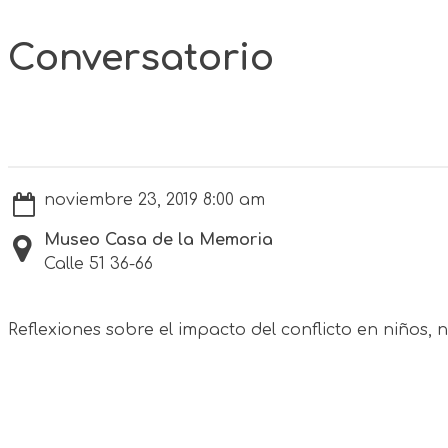
Conversatorio
noviembre 23, 2019 8:00 am
Museo Casa de la Memoria
Calle 51 36-66
Reflexiones sobre el impacto del conflicto en niños, 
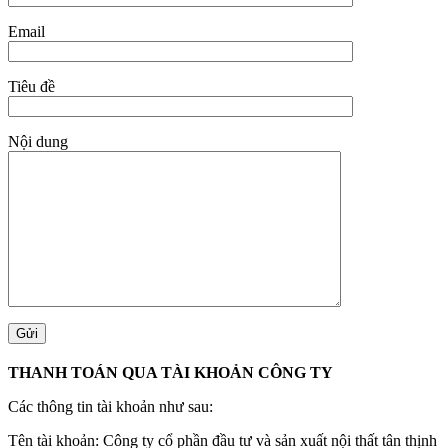
Email
Tiêu đề
Nội dung
THANH TOÁN QUA TÀI KHOẢN CÔNG TY
Các thông tin tài khoản như sau:
Tên tài khoản: Công ty cổ phần đầu tư và sản xuất nội thất tân thịnh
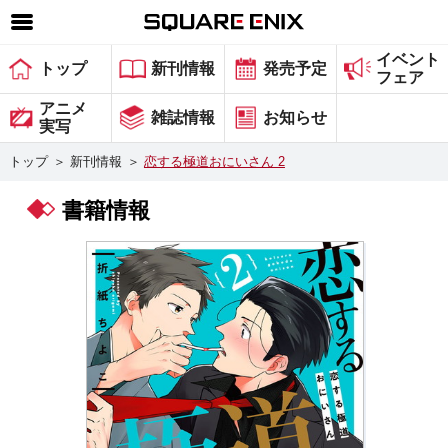
イベント
SQUARE ENIX 公式サイトメニュー
トップ
新刊情報
発売予定
フェア
ゲーム
アニメ
雑誌情報
お知らせ
実写
マガジン＆ブックス
トップ
＞
新刊情報
＞
恋する極道おにいさん 2
ミュージック
書籍情報
グッズ
ストア
メンバーズ
動画
コラム
会社情報
採用情報
スクウェア・エニックス サイト内検索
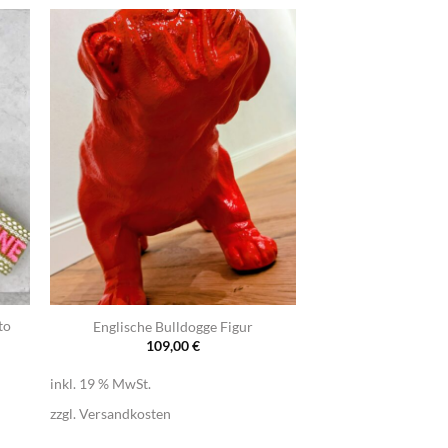
+
to
Englische Bulldogge Figur
109,00
€
inkl. 19 % MwSt.
zzgl.
Versandkosten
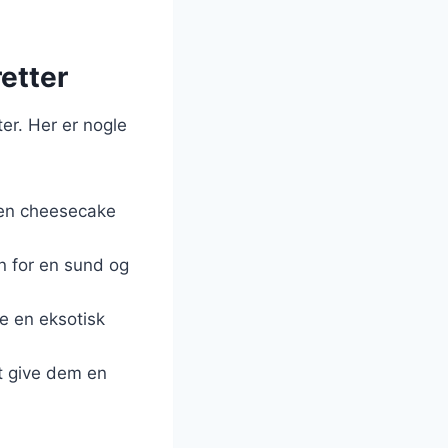
etter
ter. Her er nogle
i en cheesecake
n for en sund og
ve en eksotisk
at give dem en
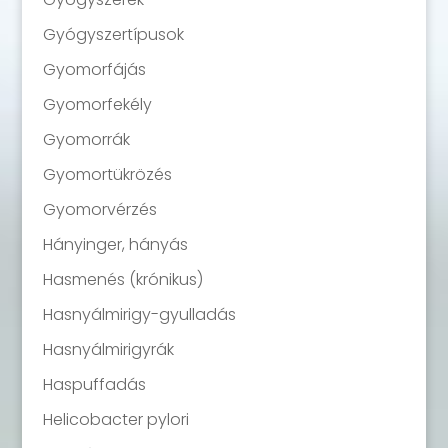
Gyógyszertípusok
Gyomorfájás
Gyomorfekély
Gyomorrák
Gyomortükrözés
Gyomorvérzés
Hányinger, hányás
Hasmenés (krónikus)
Hasnyálmirigy-gyulladás
Hasnyálmirigyrák
Haspuffadás
Helicobacter pylori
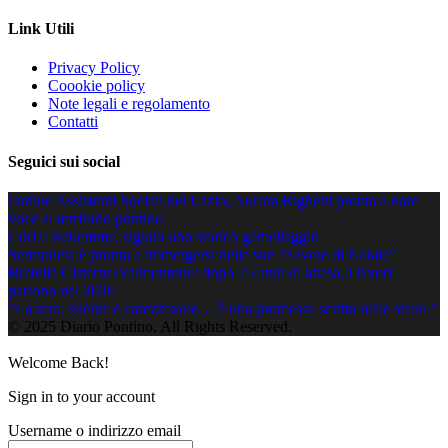
Link Utili
Privacy Policy
Coookie policy
Note legali e regolamento
Contatti
Seguici sui social
Ordine Assistenti Sociali del Lazio, Aurora Righetti pronta a dare
voce al territorio pontino
Cori e Betlemme, siglato uno storico gemellaggio
Sermoneta è pronta a immergersi nelle sue “Favole di Natale”
Bretella Cisterna-Valmontone: dopo 25 anni di attesa, i lavori
partono nel 2026
“La sera, silente e carezzevole… è una promessa scritta nelle stelle.”
© 2025 Diario Pontino. All Rights Reserved.
Welcome Back!
Sign in to your account
Username o indirizzo email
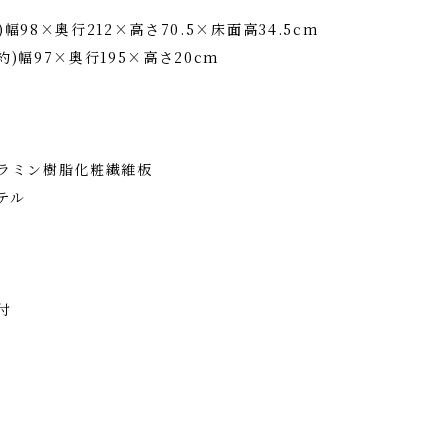
幅98×奥行212×高さ70.5×床面高34.5cm
)幅97×奥行195×高さ20cm
メラミン樹脂化粧繊維板
テル
付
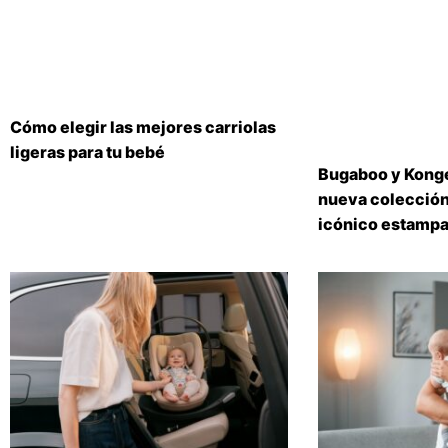
Cómo elegir las mejores carriolas
ligeras para tu bebé
Bugaboo y Konge
nueva colección
icónico estampa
+ + + + +
Exercise »
For the word "pronta", show every line of the entries that holds it.

Finished task »
Ordine Assistenti Sociali del Lazio, Aurora Righetti pronta a dare
Sermoneta è pronta a immergersi nelle sue “Favole di Natale”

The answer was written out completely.